Para a jurada na categoria Jornalismo Escrito do Prêmio Roche 2021, outras lições também são importantes para não deixar para trás a qualidade narrativa. Ela observou algumas dessas lições durante a avaliação dos trabalhos inscritos na edição deste ano da premiação.
“A grande força motora do jornalismo é o trabalho em equipe; inclusive em textos nos quais há só um ou dois autores, existe um trabalho de muitas outras pessoas atrás deles: o editor, por exemplo; um checador de dados, entre outros. Algo que também deve sempre estar presente é a originalidade. Deve-se buscar textos que fujam do que já está muito visto e dar um passo além na cobertura”, assegura.
O exemplo
Apesar da importância de se manter, para Sabrina Duque, o valor do jornalismo escrito, dos textos longos e das histórias detalhadas, que grudam nas pessoas e se tornam uma companhia para o leitor, ela compreende a necessidade de aterrizar o presente no digital, imediato e diverso, o ambiente em que vivemos atualmente.

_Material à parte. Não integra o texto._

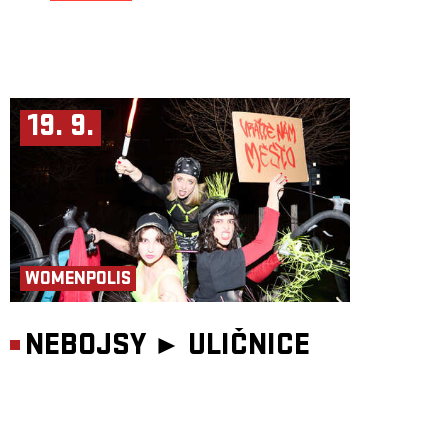
19. 9.
WOMENPOLIS
NEBOJSY ►
ULIČNICE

Sabrina usa o The New York Times como um exemplo de um meio tradicional que não ficou no passado e segue mostrando o caminho com novas tecnologias e maneiras de informar. Não há um meio mais tradicional e que esteja, ao mesmo tempo segundo a jornalista, na vanguarda dos formatos digitais, alcançando um grande número de assinantes. “É um grande mastodonte que não fica no passado, segue indo pra frente e abrindo caminho”, diz.
No caso da América Latina, Sabrina Duque cita La barra espaciadora, Plan V e Salud con Lupa como meios de comunicação que compreenderam que para fazer o jornalismo que queriam deveriam deixar o tradicional para atrás e assimilar como a internet mudou o panorama.
“O conteúdo não pode ser o mesmo para todas as plataformas usadas para informar agora (…) Dinheiro e recursos – e a falta desses – não são um impedimento para fazer o que as novas plataformas e formas de informar estão pedindo. É uma questão de vontade”, enfatiza a jornalista.
E o Jornalismo de saúde?
Segundo Sabrina Duque, a cobertura jornalística das pautas de saúde é um cenário no qual a descrição do escrito pode se aliar a uma grande diversidade de formatos e plataformas de difusão a favor do público, pela utilidade e capacidade de ensinar algo novo e para se estar próximo das pessoas através do que se informa.
Sua experiência como jurada do Prêmio Roche em 2021 lhe permitiu conhecer novos jornalistas e meios de comunicação nativos digitais, que – assegura – usam e divulgam dados, cifras e informação em geral com destreza, sobretudo com o bom uso dos formatos digitais e visuais, com qualidade narrativa e sem cair no clickbait para ganhar influência.
“Há uma inquietação nos repórteres que sentem que (o jornalismo de saúde) é seu caminho. Ninguém está fazendo isso, então eles assumem a tarefa”, opina a equatoriana, também lembrando que o nível de originalidade e qualidade da cobertura de saúde atualmente na região vem deles. “O jornalismo de saúde não é só cobrir uma pandemia, é ver as estruturas, ver as vulnerabilidades, ajudar as pessoas com tudo o que tenha a ver com bem-estar e ciência”, conclui.
Sobre o Prêmio Roche
O Prêmio Roche de Jornalismo em Saúde é uma iniciativa da Roche América Latina com a Secretaria Técnica da Fundação Gabo, que busca premiar a excelência e estimular a cobertura jornalística de qualidade sobre temas de saúde e ciência na América Latina, integrando os olhares sanitário, econômico, político, social, entre outras áreas de investigação no jornalismo.